(Stored data entries)
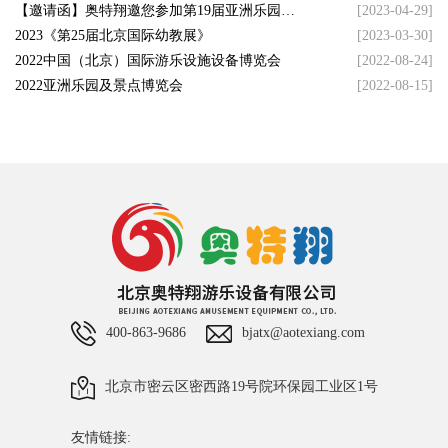
【邀请函】奥特翔邀您参加第19届亚洲乐园及
[2023-04-29]
景点博览会
2023《第25届北京国际幼教展》
[2023-03-30]
2022中国（北京）国际游乐设施设备博览会
[2022-08-24]
2022亚洲乐园及景点博览会
[2022-08-15]
400-863-9686
bjatx@aotexiang.com
北京市密云区密西路19号院环保园工业区1号
友情链接:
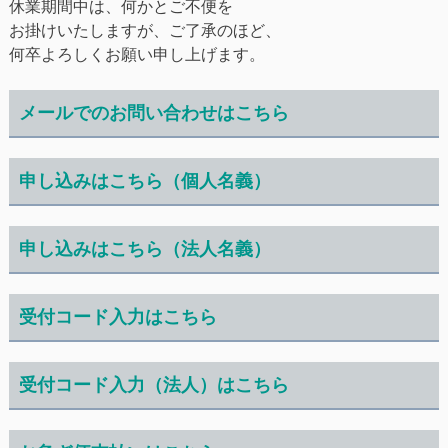
休業期間中は、何かとご不便を
お掛けいたしますが、ご了承のほど、
何卒よろしくお願い申し上げます。
メールでのお問い合わせはこちら
申し込みはこちら（個人名義）
申し込みはこちら（法人名義）
受付コード入力はこちら
受付コード入力（法人）はこちら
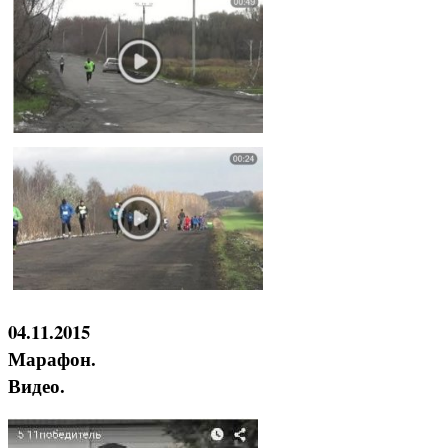
04.11.2015
Марафон.
Видео.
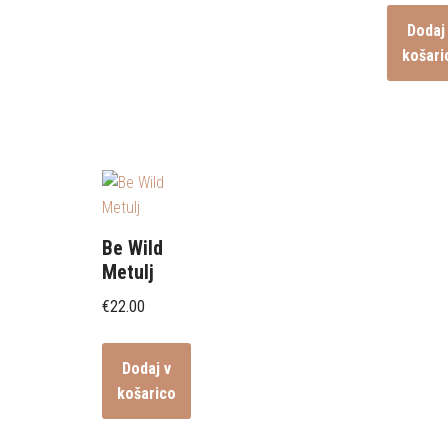
Dodaj
košari
Be Wild
Metulj
€
22.00
Dodaj v
košarico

◆ EXERCISE PROMPT: Produce an exact copy of the lines from the line with "2022中国（北京）国际游乐设施设备博览会" through the last line of the data above, both ends included. No pictures belong in it.

◆ SOLUTION TO THE PROBLEM:
2022中国（北京）国际游乐设施设备博览会
[2022-08-24]
2022亚洲乐园及景点博览会
[2022-08-15]
400-863-9686
bjatx@aotexiang.com
北京市密云区密西路19号院环保园工业区1号
友情链接:
休業期間中は、何かとご不便を
お掛けいたしますが、ご了承のほど、
何卒よろしくお願い申し上げます。
メールでのお問い合わせはこちら
申し込みはこちら（個人名義）
申し込みはこちら（法人名義）
受付コード入力はこちら
受付コード入力（法人）はこちら
04.11.2015
Марафон.
Видео.
Dodaj
košari
Be Wild
Metulj
€
22.00
Dodaj v
košarico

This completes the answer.